• TASK STATEMENT
The entries below are to be written out exactly, with no images included.

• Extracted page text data
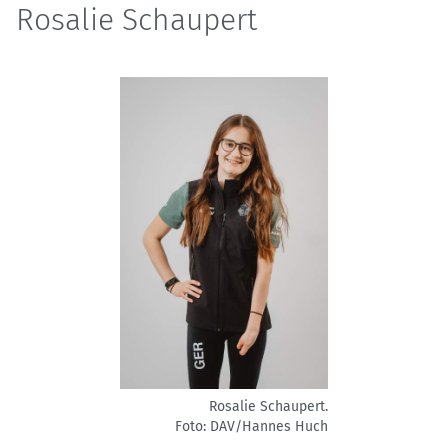
Rosalie Schaupert
Rosalie Schaupert.
Foto: DAV/Hannes Huch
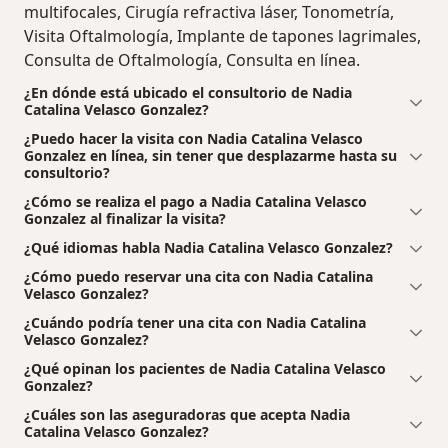
multifocales, Cirugía refractiva láser, Tonometría,
Visita Oftalmología, Implante de tapones lagrimales,
Consulta de Oftalmología, Consulta en línea.
¿En dónde está ubicado el consultorio de Nadia
Catalina Velasco Gonzalez?
¿Puedo hacer la visita con Nadia Catalina Velasco
Gonzalez en línea, sin tener que desplazarme hasta su
consultorio?
¿Cómo se realiza el pago a Nadia Catalina Velasco
Gonzalez al finalizar la visita?
¿Qué idiomas habla Nadia Catalina Velasco Gonzalez?
¿Cómo puedo reservar una cita con Nadia Catalina
Velasco Gonzalez?
¿Cuándo podría tener una cita con Nadia Catalina
Velasco Gonzalez?
¿Qué opinan los pacientes de Nadia Catalina Velasco
Gonzalez?
¿Cuáles son las aseguradoras que acepta Nadia
Catalina Velasco Gonzalez?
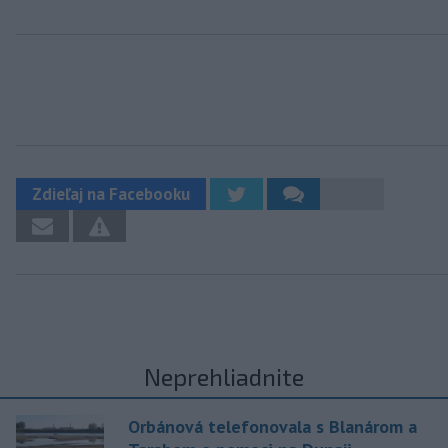
Zdieľaj na Facebooku
Neprehliadnite
Orbánová telefonovala s Blanárom a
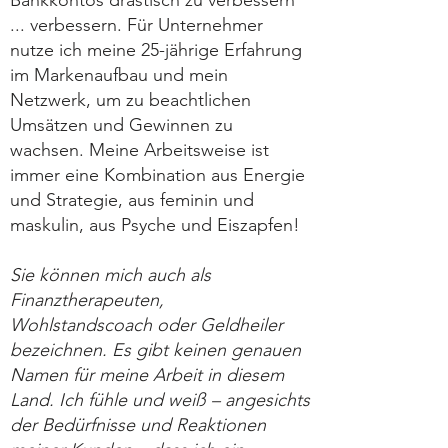
Bankkontos drastisch zu verbessern
... verbessern. Für Unternehmer
nutze ich meine 25-jährige Erfahrung
im Markenaufbau und mein
Netzwerk, um zu beachtlichen
Umsätzen und Gewinnen zu
wachsen. Meine Arbeitsweise ist
immer eine Kombination aus Energie
und Strategie, aus feminin und
maskulin, aus Psyche und Eiszapfen!
Sie können mich auch als
Finanztherapeuten,
Wohlstandscoach oder Geldheiler
bezeichnen. Es gibt keinen genauen
Namen für meine Arbeit in diesem
Land. Ich fühle und weiß – angesichts
der Bedürfnisse und Reaktionen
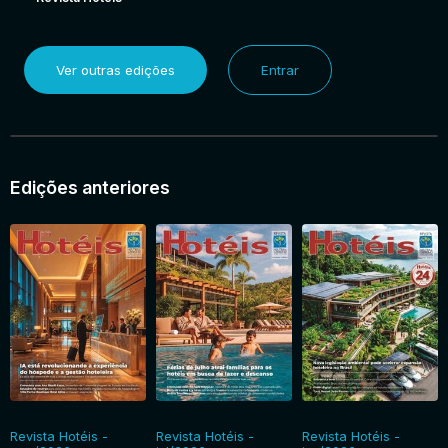
Ver outras edições
Entrar
Edições anteriores
Revista Hotéis -
Revista Hotéis -
Revista Hotéis -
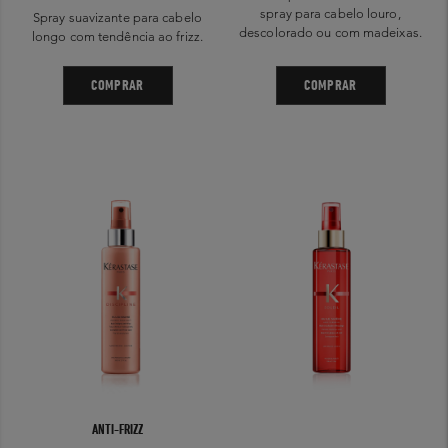
spray para cabelo louro,
Spray suavizante para cabelo
descolorado ou com madeixas.
longo com tendência ao frizz.
COMPRAR
COMPRAR
ANTI-FRIZZ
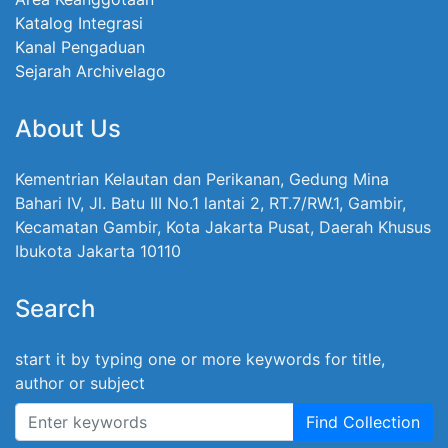
Katalog Integrasi
Kanal Pengaduan
Sejarah Archivelago
About Us
Kementrian Kelautan dan Perikanan, Gedung Mina
Bahari IV, Jl. Batu III No.1 lantai 2, RT.7/RW.1, Gambir,
Kecamatan Gambir, Kota Jakarta Pusat, Daerah Khusus
Ibukota Jakarta 10110
Search
start it by typing one or more keywords for title,
author or subject
Find Collection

• RESPONSE TO THIS TASK
Rosalie Schaupert
Rosalie Schaupert.
Foto: DAV/Hannes Huch
multifocales, Cirugía refractiva láser, Tonometría,
Visita Oftalmología, Implante de tapones lagrimales,
Consulta de Oftalmología, Consulta en línea.
¿En dónde está ubicado el consultorio de Nadia
Catalina Velasco Gonzalez?
¿Puedo hacer la visita con Nadia Catalina Velasco
Gonzalez en línea, sin tener que desplazarme hasta su
consultorio?
¿Cómo se realiza el pago a Nadia Catalina Velasco
Gonzalez al finalizar la visita?
¿Qué idiomas habla Nadia Catalina Velasco Gonzalez?
¿Cómo puedo reservar una cita con Nadia Catalina
Velasco Gonzalez?
¿Cuándo podría tener una cita con Nadia Catalina
Velasco Gonzalez?
¿Qué opinan los pacientes de Nadia Catalina Velasco
Gonzalez?
¿Cuáles son las aseguradoras que acepta Nadia
Catalina Velasco Gonzalez?
Zdieľaj na Facebooku
Neprehliadnite
Orbánová telefonovala s Blanárom a
Bankkontos drastisch zu verbessern
... verbessern. Für Unternehmer
nutze ich meine 25-jährige Erfahrung
im Markenaufbau und mein
Netzwerk, um zu beachtlichen
Umsätzen und Gewinnen zu
wachsen. Meine Arbeitsweise ist
immer eine Kombination aus Energie
und Strategie, aus feminin und
maskulin, aus Psyche und Eiszapfen!
Sie können mich auch als
Finanztherapeuten,
Wohlstandscoach oder Geldheiler
bezeichnen. Es gibt keinen genauen
Namen für meine Arbeit in diesem
Land. Ich fühle und weiß – angesichts
der Bedürfnisse und Reaktionen
Ver outras edições
Entrar
Edições anteriores
Revista Hotéis -
Revista Hotéis -
Revista Hotéis -
spray para cabelo louro,
Spray suavizante para cabelo
descolorado ou com madeixas.
longo com tendência ao frizz.
COMPRAR
COMPRAR
ANTI-FRIZZ
Katalog Integrasi
Kanal Pengaduan
Sejarah Archivelago
About Us
Kementrian Kelautan dan Perikanan, Gedung Mina
Bahari IV, Jl. Batu III No.1 lantai 2, RT.7/RW.1, Gambir,
Kecamatan Gambir, Kota Jakarta Pusat, Daerah Khusus
Ibukota Jakarta 10110
Search
start it by typing one or more keywords for title,
author or subject
Find Collection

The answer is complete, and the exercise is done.